As regards this question, Reshotko begins her article by helpfully distinguishing four views, which she characterizes as having roughly equal representation in the secondary literature (so that none could rightly be called 'The Traditional Interpretation'):

1. Virtue is happiness.
(That is, to have acquired virtue just is to have achieved happiness.)

2. Virtue is distinct from happiness but is alone sufficient for the greater and more ultimate good of happiness.
(That is, to acquire virtue implies acquiring happiness as well.)

3. Virtue is distinct from happiness but necessary as a means to happiness.
(This is the point, I gather, where some commentators have wanted to say that virtue is merely an 'instrumental' good.)

4. Virtue is distinct from happiness, but happiness is not a good, and virtue is indeed the sole good.
I think Senn lumps 2. and 3. together; he counts them both as views according to which virtue is an 'instrumental good'.

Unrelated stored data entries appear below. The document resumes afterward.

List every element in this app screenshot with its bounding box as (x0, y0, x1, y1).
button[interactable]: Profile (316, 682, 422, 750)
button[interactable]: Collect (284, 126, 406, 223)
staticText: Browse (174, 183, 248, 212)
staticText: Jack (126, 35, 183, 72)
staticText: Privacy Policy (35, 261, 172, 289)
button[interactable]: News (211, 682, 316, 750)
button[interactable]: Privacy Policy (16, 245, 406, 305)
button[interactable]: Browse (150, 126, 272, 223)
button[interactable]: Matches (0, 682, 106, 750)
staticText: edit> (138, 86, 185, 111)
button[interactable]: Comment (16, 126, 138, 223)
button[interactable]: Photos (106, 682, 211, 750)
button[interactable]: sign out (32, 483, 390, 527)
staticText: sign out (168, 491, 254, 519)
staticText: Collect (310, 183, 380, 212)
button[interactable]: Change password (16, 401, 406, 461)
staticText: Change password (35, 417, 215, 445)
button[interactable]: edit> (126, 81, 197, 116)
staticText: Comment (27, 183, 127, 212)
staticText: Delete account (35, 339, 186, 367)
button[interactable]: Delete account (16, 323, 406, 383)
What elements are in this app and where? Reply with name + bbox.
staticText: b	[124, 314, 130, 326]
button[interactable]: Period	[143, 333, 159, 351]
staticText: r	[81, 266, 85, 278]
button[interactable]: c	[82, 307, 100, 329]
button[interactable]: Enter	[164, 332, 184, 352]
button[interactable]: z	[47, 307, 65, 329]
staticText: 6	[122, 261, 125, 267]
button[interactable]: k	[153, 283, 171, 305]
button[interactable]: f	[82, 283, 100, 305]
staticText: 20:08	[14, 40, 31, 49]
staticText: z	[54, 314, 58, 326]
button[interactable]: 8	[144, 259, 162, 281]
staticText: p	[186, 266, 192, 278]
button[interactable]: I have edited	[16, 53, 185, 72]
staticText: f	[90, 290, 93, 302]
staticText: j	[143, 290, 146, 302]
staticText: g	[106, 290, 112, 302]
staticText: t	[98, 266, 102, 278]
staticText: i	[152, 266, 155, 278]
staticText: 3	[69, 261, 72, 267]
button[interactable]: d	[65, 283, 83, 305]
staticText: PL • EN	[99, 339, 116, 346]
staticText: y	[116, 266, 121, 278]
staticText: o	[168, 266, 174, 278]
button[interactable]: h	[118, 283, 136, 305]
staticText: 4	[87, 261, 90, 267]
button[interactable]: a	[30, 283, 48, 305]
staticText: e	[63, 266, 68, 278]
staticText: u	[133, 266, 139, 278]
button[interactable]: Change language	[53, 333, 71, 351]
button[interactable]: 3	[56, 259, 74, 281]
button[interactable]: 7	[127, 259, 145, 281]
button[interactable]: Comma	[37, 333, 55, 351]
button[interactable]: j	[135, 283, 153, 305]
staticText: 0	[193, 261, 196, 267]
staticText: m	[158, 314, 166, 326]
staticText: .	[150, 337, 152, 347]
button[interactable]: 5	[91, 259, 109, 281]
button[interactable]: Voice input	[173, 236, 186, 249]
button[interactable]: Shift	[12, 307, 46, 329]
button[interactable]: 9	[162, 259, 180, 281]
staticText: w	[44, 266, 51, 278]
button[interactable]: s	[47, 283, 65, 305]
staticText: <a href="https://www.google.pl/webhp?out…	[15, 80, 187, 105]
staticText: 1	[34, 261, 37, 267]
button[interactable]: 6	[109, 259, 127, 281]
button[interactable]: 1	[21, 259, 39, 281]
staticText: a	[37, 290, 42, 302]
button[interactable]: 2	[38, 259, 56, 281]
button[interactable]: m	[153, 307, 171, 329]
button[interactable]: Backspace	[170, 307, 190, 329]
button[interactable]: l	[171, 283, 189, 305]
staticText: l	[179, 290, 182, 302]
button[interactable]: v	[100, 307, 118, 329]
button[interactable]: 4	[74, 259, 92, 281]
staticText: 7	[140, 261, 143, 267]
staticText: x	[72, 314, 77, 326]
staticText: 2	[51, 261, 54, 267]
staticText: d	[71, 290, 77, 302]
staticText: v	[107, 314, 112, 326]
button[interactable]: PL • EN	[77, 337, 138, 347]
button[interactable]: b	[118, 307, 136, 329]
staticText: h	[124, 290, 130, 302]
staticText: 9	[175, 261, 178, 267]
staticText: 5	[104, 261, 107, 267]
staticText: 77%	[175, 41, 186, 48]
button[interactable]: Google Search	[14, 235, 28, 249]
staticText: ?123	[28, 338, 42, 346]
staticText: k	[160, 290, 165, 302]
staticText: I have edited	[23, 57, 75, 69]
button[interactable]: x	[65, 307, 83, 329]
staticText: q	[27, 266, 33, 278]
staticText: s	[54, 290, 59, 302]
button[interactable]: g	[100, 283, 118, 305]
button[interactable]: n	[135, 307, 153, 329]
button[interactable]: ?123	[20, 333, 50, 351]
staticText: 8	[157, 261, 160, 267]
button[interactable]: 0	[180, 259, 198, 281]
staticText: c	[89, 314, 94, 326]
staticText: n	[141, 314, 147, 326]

Senn seems not to distinguish between 1. and 4. In some passages he seems to argue for 4., as in his conclusion:
...as I have shown, there is according to Socrates a certain condition of one's soul that is the only thing intrinsically valuable for one.
And yet in another, curious passage, Senn seems to favor 1., since he seems to think that this 'sole intrinsic good' should be referred to also as 'happiness'. After Senn discusses the two key passages in the Apology where Socrates suggests that others cannot harm him (30c-d, 41d), he remarks:
It seems reasonable to conclude that, according to Socrates, some have a happiness that cannot be taken away even if all they possess is virtue.
And then in a footnote to this sentence he attempts to justify his introduction of the term 'happiness':
To the typical ancient Greek speaker, good and bad, benefit and harm, are thought of in terms of the 'happiness' (eudaimonia) of the agent in question ... Though Socrates does not in the Apology passages cited use the term 'happiness', there is good reason to understand him as having this in mind.
But this is just to drift without argument from 4. to 1.


Anonymous said...

Reshotko's books on 'the neither good nor bad' is quite good on this score. In fact, I recommended making it part of the discussion back in January when we were talking about this issue with respect to Weiss' work. We also might want to look at Heinemann's article on the threefold division of 'goods' in the Republic, those wanted for something else, those for themselves, and those for both. It is a difficult, but nuanced article worth bringing into the blogging mix . . .

senn said...
This comment has been removed by the author.
senn said...

[made a couple minor fixes in the above 11:57 post, now deleted]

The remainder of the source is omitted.